Edge Cases to Consider:

  • Empty Visits dataset: Return an empty list.
  • Empty Transactions dataset: Return all CustomerIDs from the Visits dataset.
  • A VisitID present in both datasets but with different CustomerIDs (this should be treated as an error, but for simplicity, assume this won't happen in the input).
  • Duplicate VisitIDs within either dataset (assume these are invalid and should be ignored - focus on unique VisitIDs).

Examples

Example 1:

Visits:
CustomerID | VisitID
---------- | --------
1          | A123
2          | B456
1          | C789
3          | D012

Transactions:
CustomerID | VisitID
---------- | --------
1          | A123
2          | B456

Output:

[1]

Explanation: Customer 1 visited with VisitID A123 and C789. They transacted with A123, but not C789. Customer 2 visited with B456 and transacted. Customer 3 visited with D012 and did not transact.
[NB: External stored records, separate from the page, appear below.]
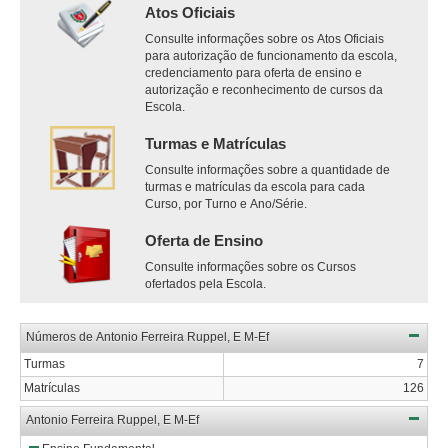
Atos Oficiais
Consulte informações sobre os Atos Oficiais
para autorização de funcionamento da escola,
credenciamento para oferta de ensino e
autorização e reconhecimento de cursos da
Escola.
Turmas e Matrículas
Consulte informações sobre a quantidade de
turmas e matrículas da escola para cada
Curso, por Turno e Ano/Série.
Oferta de Ensino
Consulte informações sobre os Cursos
ofertados pela Escola.
Números de Antonio Ferreira Ruppel, E M-Ef
Turmas
7
Matrículas
126
Antonio Ferreira Ruppel, E M-Ef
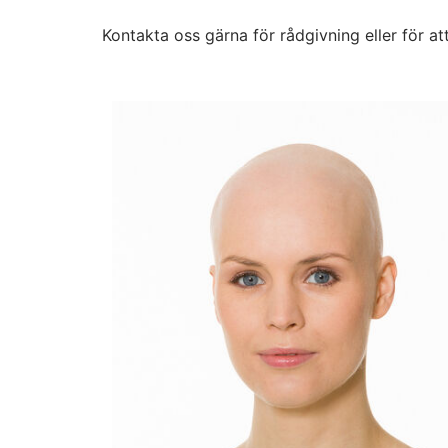
Kontakta oss gärna för rådgivning eller för at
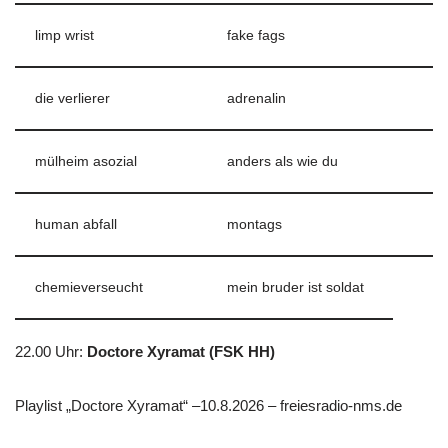
limp wrist
fake fags
die verlierer
adrenalin
mülheim asozial
anders als wie du
human abfall
montags
chemieverseucht
mein bruder ist soldat
22.00 Uhr
:
Doctore Xyramat (FSK HH)
Playlist „Doctore Xyramat“ –10.8.2026 – freiesradio-nms.de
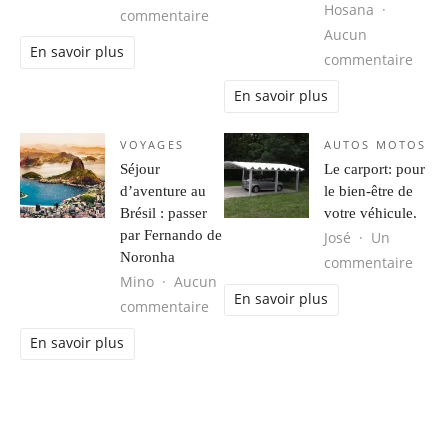
Hosana
sur Obtenir votre Groove Back.
commentaire
Aucun
En savoir plus
sur 
commentaire
En savoir plus
VOYAGES
AUTOS MOTOS
Séjour
Le carport: pour
d’aventure au
le bien-être de
Brésil : passer
votre véhicule.
par Fernando de
José
Un
Noronha
sur L
commentaire
Mino
Aucun
En savoir plus
sur Séjour d’aventure au Brésil : 
commentaire
En savoir plus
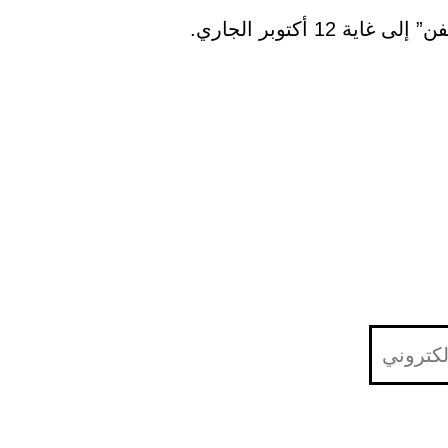
12 أكتوبر الجاري.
Therefore, the output is [1].

Example 2:

Visits:
CustomerID | VisitID
---------- | --------
4          | E345
5          | F678

Transactions:
CustomerID | VisitID
---------- | --------
4          | E345

Output:

[5]

Explanation: Customer 4 visited with E345 and transacted. Customer 5 visited with F678 and did not transact. Therefore, the output is [5].

Example 3:

Visits:
CustomerID | VisitID
---------- | --------
6          | G901
6          | H234
7          | I567

Transactions:
CustomerID | VisitID
---------- | --------
6          | G901

Output:

[6, 7]

Explanation: Customer 6 visited with G901 and H234. They transacted with G901, but not H234. Customer 7 visited with I567 and did not transact. Therefore, the output is [6, 7].

Constraints

  • The number of visits in the Visits dataset will be between 0 and 1000.
  • The number of transactions in the Transactions dataset will be between 0 and 1000.
  • CustomerID is an integer.
  • VisitID is a string.
  • The solution should have a time complexity of O(n + m), where n is the number of visits and m is the number of transactions. (This is a guideline, not a strict requirement, but efficient solutions are preferred).

Notes

Consider using a hash table (dictionary or map) to efficiently check for transactions associated with each visit. Focus on identifying unique CustomerIDs who have a visit record but no corresponding transaction record. The datasets are assumed to be clean (no invalid data types).